A confession: I’ve always been a huge Douglas MacArthur fan. What’s not to like about an American general who leads men into battle wearing riding pants, a turtle neck sweater, and a flowing purple scarf knit by his mother? Okay, okay, quite a lot, as even I will admit.


First of all, there was that insubordination thingy. But is the Stanley McChrystal-Douglas MacArthur comparison really apt? There are some intriguing naysayers out there this morning.


George Will, who believes that McChrystal had to go, nevertheless rejects the MacArthur comparison:


 MacArthur had some of the genius and much of the egomania of a former artillery captain, Napoleon. This made MacArthur insubordinate and got him cashiered by a former artillery captain, Harry Truman. Although McChrystal is a fine soldier who rendered especially distinguished service in Iraq, there is no reason to ascribe to him either egomania or insubordination. He did, however, emphatically disqualify himself from further military service and particularly from service in Afghanistan. There the military’s purely military tasks are secondary to the political and social tasks for which the military is ill-suited, and for which McChrystal is garishly so.


 Ouch.


Writing in today’s Wall Street Journal, John Woo, former George W. Bush justice department official, also fails to see MacArthur in McChrystal: Stanley McChrystal is no Douglas MacArthur or George McClellan. But President Barack Obama has treated him like one.


Woo, who is a controversy magnet, believes that McChrystal’s sins didn’t merit being relieved of his command:


 By all accounts, Gen. McChrystal, who commanded the American forces in Afghanistan until yesterday, agrees with Mr. Obama on wartime strategy and goals. His sin? He harbors a low opinion of his commander in chief.

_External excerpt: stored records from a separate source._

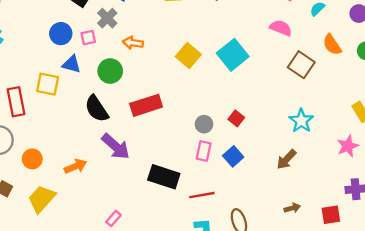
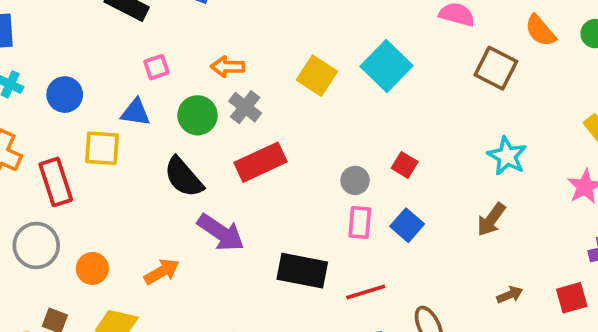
gray cross: (107, 18) -> (245, 107), moved
blue circle: (61, 34) -> (65, 95), moved

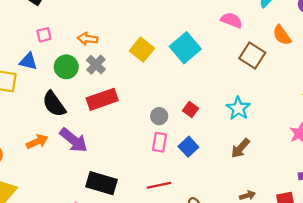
cyan star: (507, 156) -> (238, 108), moved
black rectangle: (302, 271) -> (102, 183), moved
orange arrow: (162, 272) -> (37, 142), moved

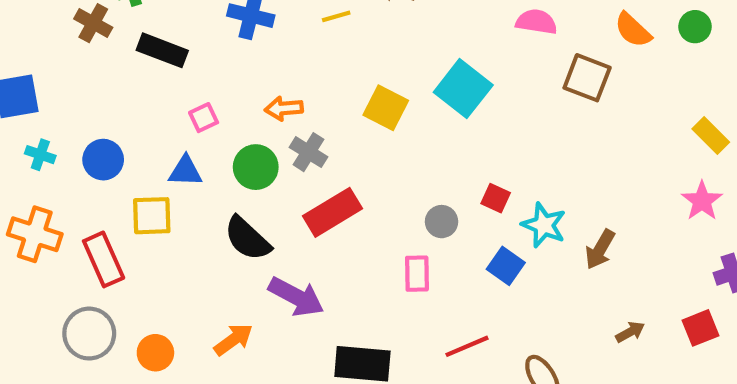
cyan star: (238, 108) -> (544, 225), moved
orange arrow: (37, 142) -> (233, 340), moved
pink rectangle: (160, 142) -> (417, 274), moved

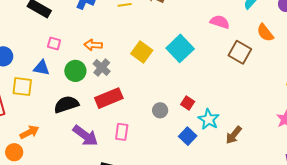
pink square: (204, 118) -> (54, 44), turned 32
black semicircle: (247, 239) -> (66, 104), turned 110
pink rectangle: (417, 274) -> (122, 132), moved
orange arrow: (233, 340) -> (29, 132), moved

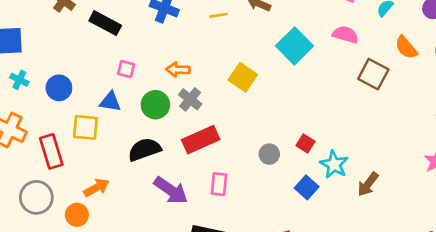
cyan square: (180, 48) -> (295, 46), moved

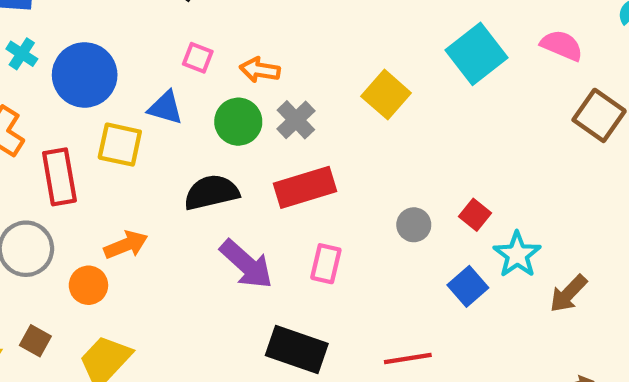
orange arrow: (178, 70) -> (260, 70), moved
blue circle: (59, 88) -> (85, 75), size x1.5

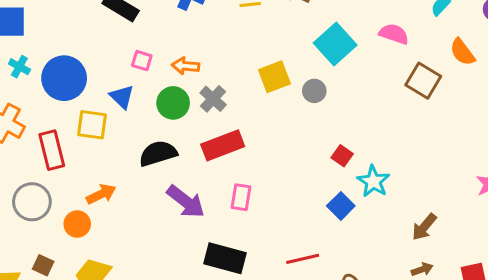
yellow square: (386, 95) -> (274, 77), turned 32
blue triangle: (165, 108) -> (122, 97), turned 32
gray circle: (414, 225) -> (314, 91), moved
brown arrow: (568, 294) -> (424, 227), moved

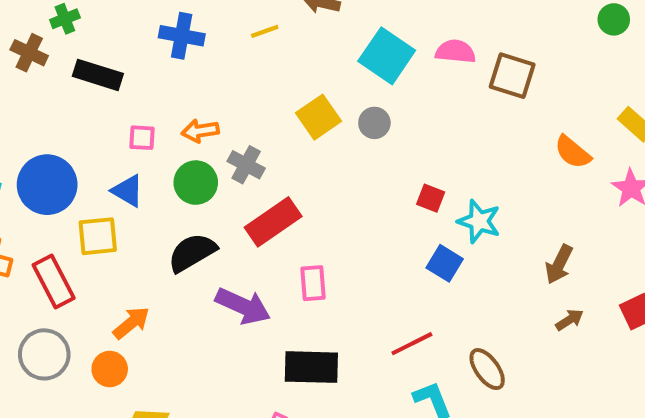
pink semicircle: (394, 34) -> (455, 51), moved
orange semicircle: (462, 52) -> (573, 152), moved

I haven’t read the Rolling Stone article, but Woo maintains that the toxic quotes were mostly from anonymous aides and not the general himself:


According to an unnamed aide quoted in a Rolling Stone interview, Gen. McChrystal said that Mr. Obama looked “uncomfortable and intimidated” by the roomful of military brass in his first Pentagon meeting as president. Their first face-to-face meeting after Mr. Obama had appointed Gen. McChrystal to take charge of the Afghanistan war went worse. “It was a 10-minute photo op,” an aide was quoted. “Obama clearly didn’t know anything about him, who he was. Here’s the guy who’s going to run his [expletive deleted] war, but he didn’t seem very engaged. The Boss was pretty disappointed.”


For these anonymous, second-hand remarks, the president summoned his commander to Washington yesterday for an explanation and then fired him. According to White House Press Secretary Robert Gibbs, “the magnitude and greatness of the mistake here are profound.”